Consider the metric space C[a,b] equipped with the metric $d(f,g)=max|f(x)-g(x)|$. I would like to show that the sequence $((x/c)^n)$ has no convergent subsequence, where c is a constant such that $x/c \in [0,1] $. My attempt:
Assume it does, then there is a continuous function $f$ such that a subsequence $((x/c)^{n_k})$ converges to it. Then $((x/c)^{n_k})$ cauchy. Thus for all $\epsilon \gt 0$ there exists K such that for any $k_n, k_m \gt K$, $d(f_{k_n},f_{k_m}) \lt \epsilon$. Then $max_{x \in[a,b]}|x^{k_n}/c^{k_n}-x^{k_m}/c^{k_m}|\lt \epsilon$. I would like to derive a contradiction from this, perhaps using the fact that $(x/c)^n$ is not uniformly continuous in the reals. However, I am uncertain of how to proceed.
Any help is appreciated
This is false. Take $a=0,b=1$. If $c$ is large enough then $\sup_x |\frac x c| <\frac 1 2$ so the entire sequence $(\frac x c)^{n}$ converges uniformly to $0$.

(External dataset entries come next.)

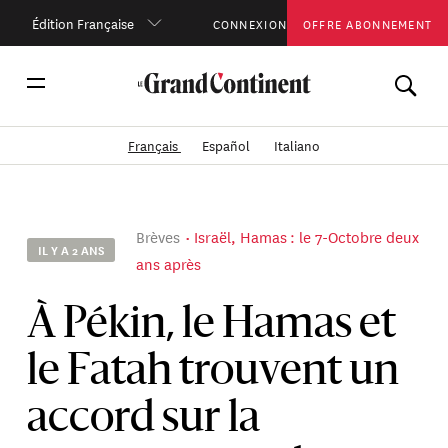
Édition Française
CONNEXION
OFFRE ABONNEMENT
Français
Español
Italiano
Brèves
Israël, Hamas : le 7-Octobre deux
IL Y A 2 ANS
ans après
À Pékin, le Hamas et
le Fatah trouvent un
accord sur la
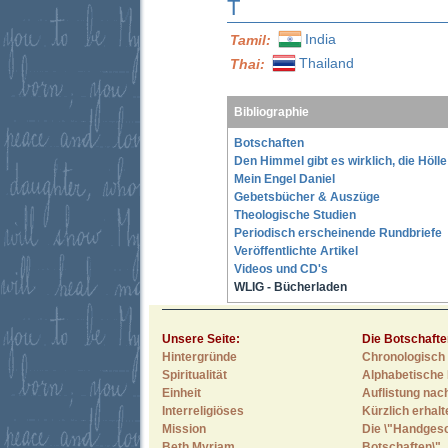
T
India
Tamil:
Thailand
Thai:
Bibliographie
Botschaften
Den Himmel gibt es wirklich, die Höll
Mein Engel Daniel
Gebetsbücher & Auszüge
Theologische Studien
Periodisch erscheinende Rundbriefe
Veröffentlichte Artikel
Videos und CD's
WLIG - Bücherladen
Unsere Seite:
Die Botschafte
Hintergründe
Chronologisch 
Spiritualität
Alphabetische 
Einheit
Auflistung nac
Interreligiöses
Kürzlich erhal
Mission
Die \"Handges
Beth Myriam
Botschaften\"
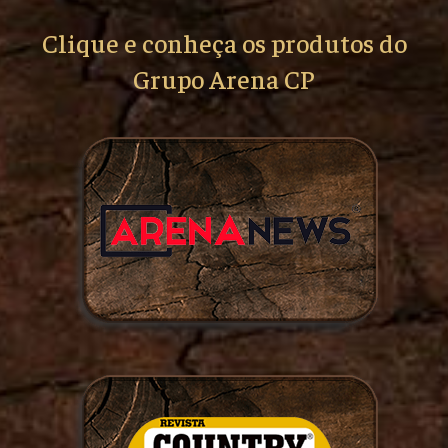
Clique e conheça os produtos do
Grupo Arena CP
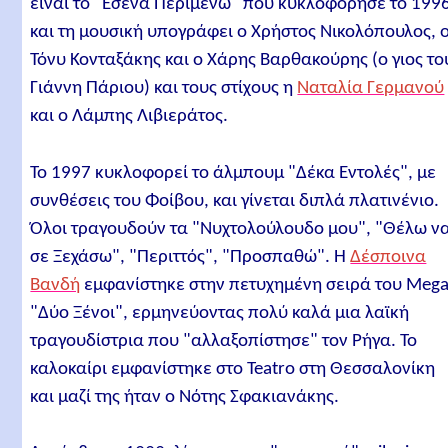
είναι το "Εσένα Περιμένω" που κυκλοφόρησε το 199
και τη μουσική υπογράφει ο Χρήστος Νικολόπουλος, 
Τόνυ Κονταξάκης και ο Χάρης Βαρθακούρης (ο γιος το
Γιάννη Πάριου) και τους στίχους η
Ναταλία Γερμανού
και ο Λάμπης Λιβιεράτος.
Το 1997 κυκλοφορεί το άλμπουμ "Δέκα Εντολές", με
συνθέσεις του Φοίβου, και γίνεται διπλά πλατινένιο.
Όλοι τραγουδούν τα "Νυχτολούλουδο μου", "Θέλω ν
σε Ξεχάσω", "Περιττός", "Προσπαθώ". Η
Δέσποινα
Βανδή
εμφανίστηκε στην πετυχημένη σειρά του Meg
"Δύο Ξένοι", ερμηνεύοντας πολύ καλά μια λαϊκή
τραγουδίστρια που "αλλαξοπίστησε" τον Ρήγα. Το
καλοκαίρι εμφανίστηκε στο Teatro στη Θεσσαλονίκη
και μαζί της ήταν ο Νότης Σφακιανάκης.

If your question is to find a $c$ such that no subsequence of $(\frac x c)^{n}$ converges uniformly you can do the following: suppose $0<a<b$. take $c=b$. Then $(\frac x c)^{n}$ converges to $0$ at each point $x \in [a,b)$ and to $1$ at $x=b$. Since the limitimg function is not continuous it follows that no subsequence of $(\frac x c)^{n}$ converges uniformly. I will let you handle the other cases.